Task: Collect Initial Data
Acquire the data (or access to the data) listed in the project resources. This initial collection includes data loading, which is necessary for data understanding. Load the data into Modeler. This effort possibly leads to initial data preparation steps.
Note: if you acquire multiple data sources, integration is an additional issue, either here or in the later data preparation activity.
Purpose
Acquire the data (or access to the data) listed in the project resources. This initial collection includes data loading, which is necessary for data understanding. Load the data into Modeler. This effort possibly leads to initial data preparation steps.
Note: if you acquire multiple data sources, integration is an additional issue, either here or in the later data preparation activity.
Relationships
Key Considerations

Data come from a variety of sources, such as:

Existing data. This includes a wide variety of data, such as transactional data, survey data, Web logs, etc. Consider whether the existing data are enough to meet your needs.

Purchased data. Does your organization use supplemental data, such as demographics? If not, consider whether it may be needed.

Additional data. If the above sources don’t meet your needs, you may need to conduct surveys or begin additional tracking to supplement the existing data stores.

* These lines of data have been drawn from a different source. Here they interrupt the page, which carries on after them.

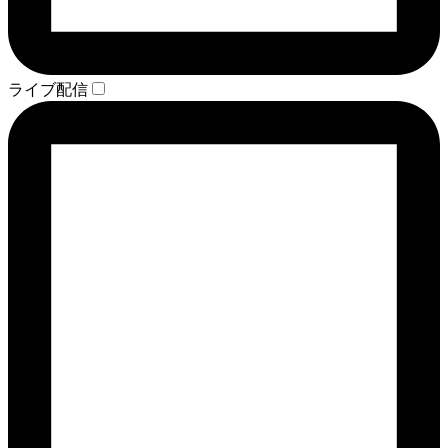
ライブ配信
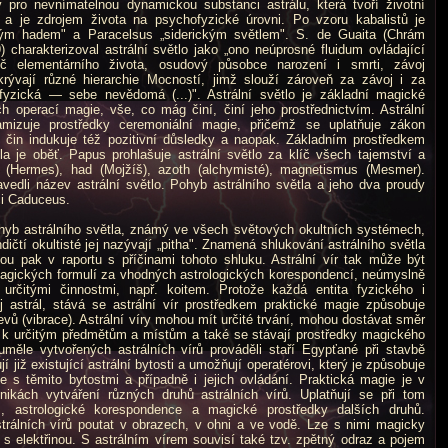
o nevnímatelnou dynamickou substanci astrálu, která tvoří životní
tí a je zdrojem života na psychofyzické úrovni. Po vzoru kabalistů je
kým hadem" a Paracelsus „siderickým světlem". S. de Guaita (Chrám
 charakterizoval astrální světlo jako „ono neúprosné fluidum ovládající
č elementárního života, osudový působce narození i smrti, závoj
rývají různé hierarchie Mocností, jimž slouží zároveň za závoj i za
rfyzická — sebe nevědomá (...)". Astrální světlo je základní magické
h operací magie, vše, co mág činí, činí jeho prostřednictvím. Astrální
mizuje prostředky ceremoniální magie, přičemž se uplatňuje zákon
 čin indukuje též pozitivní důsledky a naopak. Základním prostředkem
la je oběť. Papus prohlašuje astrální světlo za klíč všech tajemství a
 (Hermes), had (Mojžíš), azoth (alchymisté), magnetismus (Mesmer).
avedli název astrální světlo. Pohyb astrálního světla a jeho dva proudy
či Caduceus.
yb astrálního světla, známý ve všech světových okultních systémech,
ndičtí okultisté jej nazývají „pitha". Znamená shlukování astrálního světla
sou pak v raportu s příčinami tohoto shluku. Astrální vír tak může být
agických formulí za vhodných astrologických korespondencí, neúmyslně
určitými činnostmi, např. koitem. Protože každá entita fyzického i
astrál, stává se astrální vír prostředkem praktické magie způsobuje
evů (vibrace). Astrální víry mohou mít určité trvání, mohou dostávat směr
 k určitým předmětům a místům a také se stávají prostředky magického
měle vytvořených astrálních vírů prováděli staří Egypťané při stavbě
ují již existující astrální bytosti a umožňují operatérovi, který je způsobuje
e s těmito bytostmi a případně i jejich ovládání. Praktická magie je v
ikách vytváření různých druhů astrálních vírů. Uplatňují se při tom
s, astrologické korespondence a magické prostředky dalších druhů.
strálních vírů poutat v obrazech, v ohni a ve vodě. Lze s nimi magicky
 s elektřinou. S astrálním vírem souvisí také tzv. zpětný odraz a pojem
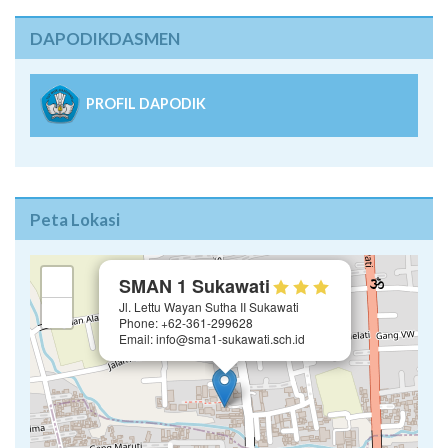
DAPODIKDASMEN
PROFIL DAPODIK
Peta Lokasi
×
+
SMAN 1 Sukawati
Jl. Lettu Wayan Sutha II Sukawati
−
Phone: +62-361-299628
Email: info@sma1-sukawati.sch.id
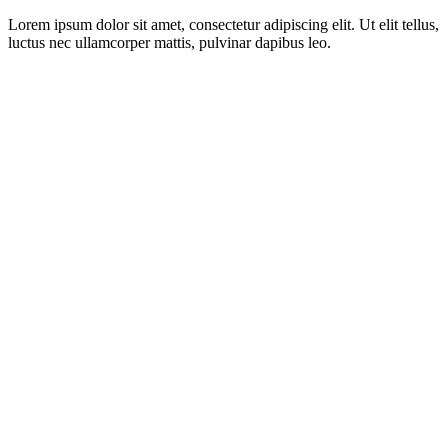
Lorem ipsum dolor sit amet, consectetur adipiscing elit. Ut elit tellus,
luctus nec ullamcorper mattis, pulvinar dapibus leo.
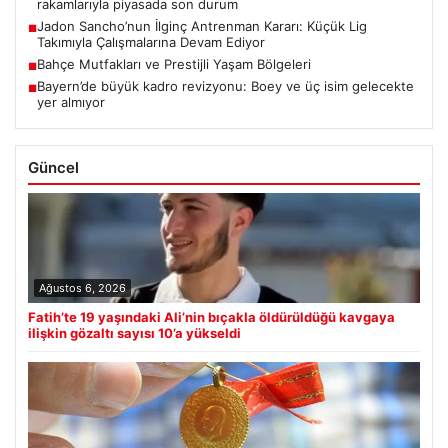
rakamlarıyla piyasada son durum
Jadon Sancho’nun İlginç Antrenman Kararı: Küçük Lig
■
Takımıyla Çalışmalarına Devam Ediyor
Bahçe Mutfakları ve Prestijli Yaşam Bölgeleri
■
Bayern’de büyük kadro revizyonu: Boey ve üç isim gelecekte
■
yer almıyor
Güncel
Ağustos 6, 2026
Fatih’te 19 yaşındaki Ali’nin bıçakla öldürüldüğü kavgaya
ilişkin gözaltı sayısı 10’a yükseldi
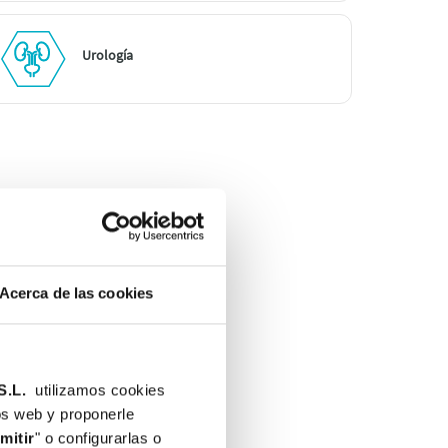
Urología
AXA
Acerca de las cookies
O:
S.L.
utilizamos cookies
ios web y proponerle
mitir
" o configurarlas o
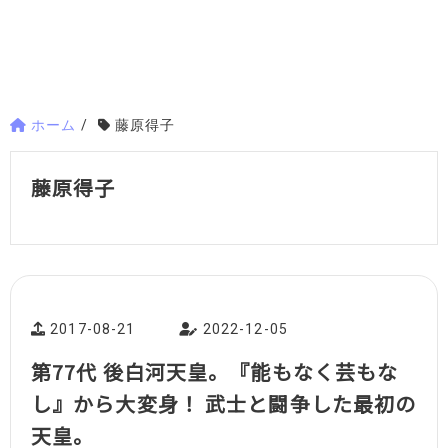
ホーム
/
藤原得子
藤原得子
2017-08-21
2022-12-05
第77代 後白河天皇。『能もなく芸もな
し』から大変身！ 武士と闘争した最初の
天皇。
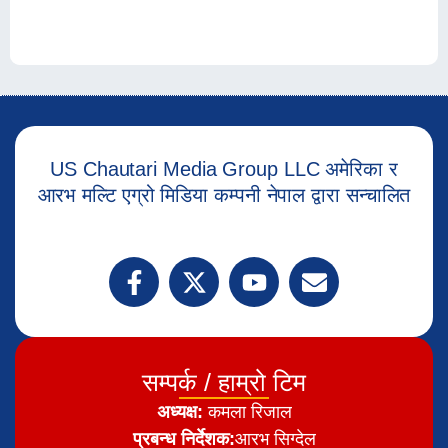
US Chautari Media Group LLC अमेरिका र
आरभ मल्टि एग्रो मिडिया कम्पनी नेपाल द्वारा सन्चालित
सम्पर्क / हाम्रो टिम
अध्यक्ष:
कमला रिजाल
प्रबन्ध निर्देशक:
आरभ सिग्देल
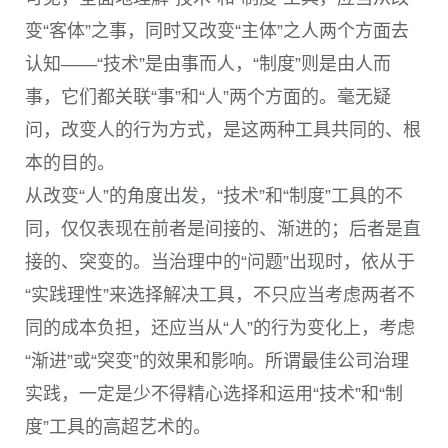
变“客体”之事，同时又改变“主体”之人两个方面去
认知——“技术”是由事而人，“制度”则是由人而
事，它们都关联“事”和“人”两个方面的。毫无疑
问，改变人的行为方式，是这两种工具共同的、根
本的目的。
从改变“人”的角度出发，“技术”和“制度”工具的不
同，仅仅表现在前者是间接的、渐进的；后者是直
接的、突变的。当治理中的“问题”出现时，依从于
“实践理性”来选择解决工具，不只应当考虑两者不
同的成本负担，还应当从“人”的行为变化上，考虑
“渐进”或“突变”的效果和影响。所谓最佳公司治理
实践，一定是少不得精心选择和运用“技术”和“制
度”工具的高超艺术的。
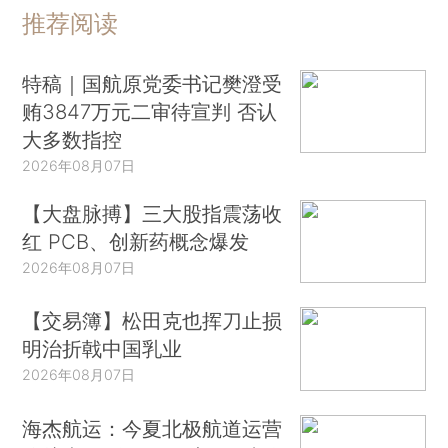
推荐阅读
特稿｜国航原党委书记樊澄受
贿3847万元二审待宣判 否认
大多数指控
2026年08月07日
【大盘脉搏】三大股指震荡收
红 PCB、创新药概念爆发
2026年08月07日
【交易簿】松田克也挥刀止损
明治折戟中国乳业
2026年08月07日
海杰航运：今夏北极航道运营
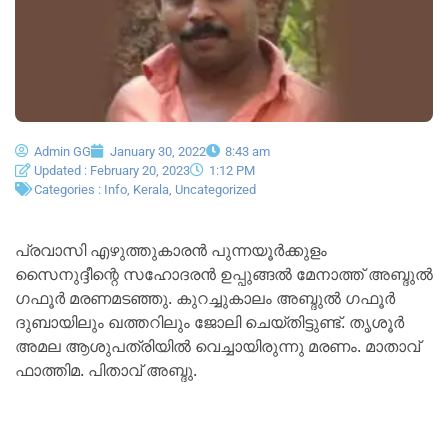
Admin GG
January 30, 2022
8:43 am
Updated : February 20, 2023
1:12 PM
Categories :
Info
,
Kerala
,
Uncategorized
പ്രവാസി എഴുത്തുകാരൻ പുന്നയൂർക്കുളം
സൈനുദ്ദീന്റെ സഹോദരൻ ഉപ്പുങ്ങൽ മേനാത്ത് അബ്ദുൽ
ഗഫൂർ മരണമടഞ്ഞു. കുറച്ചുകാലം അബ്ദുൽ ഗഫൂർ
ദുബായിലും ഖത്തറിലും ജോലി ചെയ്‌തിട്ടുണ്ട്‌. തൃശൂർ
അമല ആശുപത്രിയിൽ വെച്ചായിരുന്നു മരണം. മാതാവ്
ഫാത്തിമ. പിതാവ് അബ്ദു.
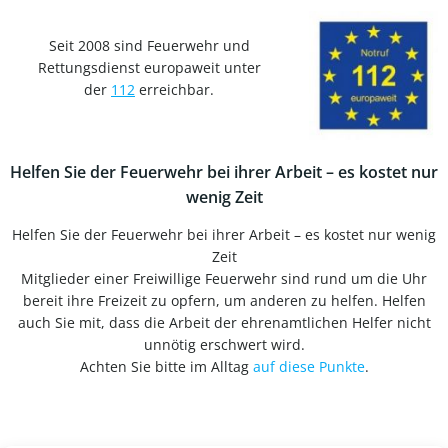
Seit 2008 sind Feuerwehr und
Rettungsdienst europaweit unter
der
112
erreichbar.
Helfen Sie der Feuerwehr bei ihrer Arbeit – es kostet nur
wenig Zeit
Helfen Sie der Feuerwehr bei ihrer Arbeit – es kostet nur wenig
Zeit
Mitglieder einer Freiwillige Feuerwehr sind rund um die Uhr
bereit ihre Freizeit zu opfern, um anderen zu helfen. Helfen
auch Sie mit, dass die Arbeit der ehrenamtlichen Helfer nicht
unnötig erschwert wird.
Achten Sie bitte im Alltag
auf diese Punkte
.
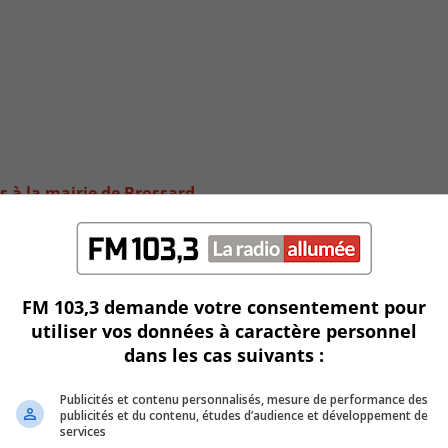
 à la mairie de Brossard
FM 103,3 demande votre consentement pour
utiliser vos données à caractère personnel
dans les cas suivants :
Publicités et contenu personnalisés, mesure de performance des
publicités et du contenu, études d’audience et développement de
services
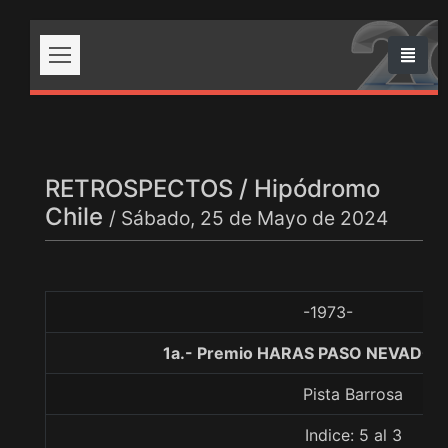
RETROSPECTOS / Hipódromo
Chile
/ Sábado, 25 de Mayo de 2024
-1973-
1a.- Premio HARAS PASO NEVADO, 
Pista Barrosa
Indice: 5 al 3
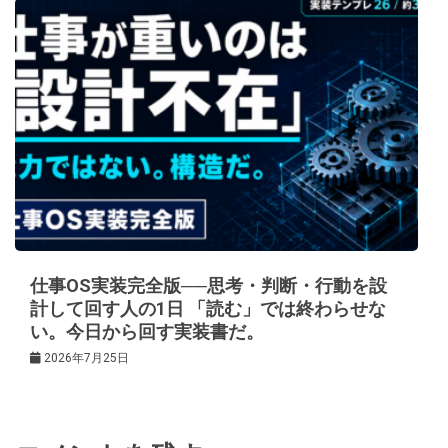
仕事OS実装完全版──思考・判断・行動を設
計して回す人の1日 「読む」では終わらせな
い。今日から回す実装書だ。
2026年7月25日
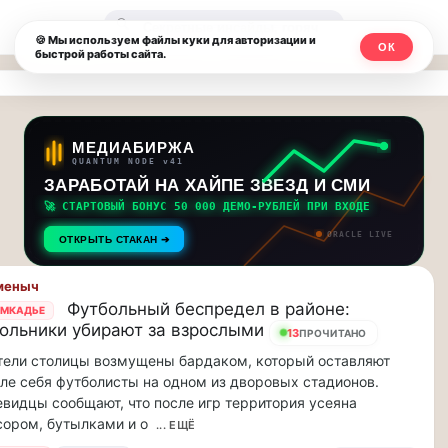
Москвичи.net
🔍
🍪 Мы используем файлы куки для авторизации и
ОК
быстрой работы сайта.
—
Главный
столичный
МЕДИАБИРЖА
QUANTUM NODE v41
чат-
ЗАРАБОТАЙ НА ХАЙПЕ ЗВЕЗД И СМИ
🚀 СТАРТОВЫЙ БОНУС 50 000 ДЕМО-РУБЛЕЙ ПРИ ВХОДЕ
мессенджер,
ORACLE LIVE
ОТКРЫТЬ СТАКАН ➔
новости
меныч
и
Футбольный беспредел в районе:
МКАДЬЕ
ольники убирают за взрослыми
инсайды
13
ПРОЧИТАНО
ели столицы возмущены бардаком, который оставляют
Москвы
ле себя футболисты на одном из дворовых стадионов.
видцы сообщают, что после игр территория усеяна
ором, бутылками и о
... ЕЩЁ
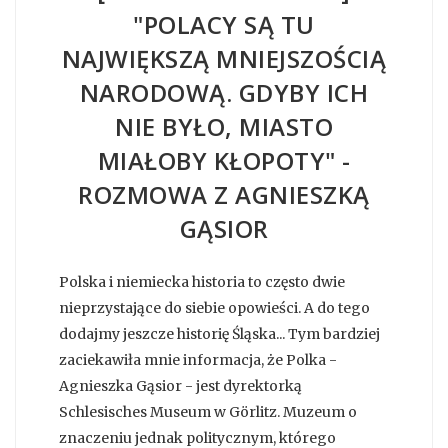
"POLACY SĄ TU
NAJWIĘKSZĄ MNIEJSZOŚCIĄ
NARODOWĄ. GDYBY ICH
NIE BYŁO, MIASTO
MIAŁOBY KŁOPOTY" -
ROZMOWA Z AGNIESZKĄ
GĄSIOR
Polska i niemiecka historia to często dwie
nieprzystające do siebie opowieści. A do tego
dodajmy jeszcze historię Śląska... Tym bardziej
zaciekawiła mnie informacja, że Polka -
Agnieszka Gąsior - jest dyrektorką
Schlesisches Museum w Görlitz. Muzeum o
znaczeniu jednak politycznym, którego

Take a look at the data in SPSS Modeler and consider the following questions. Be sure to take notes on your findings:

  • Which attributes (columns) from the database seem most promising?
  • Which attributes seem irrelevant and can be excluded?
  • Is there enough data to draw generalizable conclusions or make accurate predictions?
  • Are there too many attributes for your modeling method of choice?
  • Are you merging various data sources? If so, are there areas that might pose a problem when merging?
  • Have you considered how missing values are handled in each of your data sources?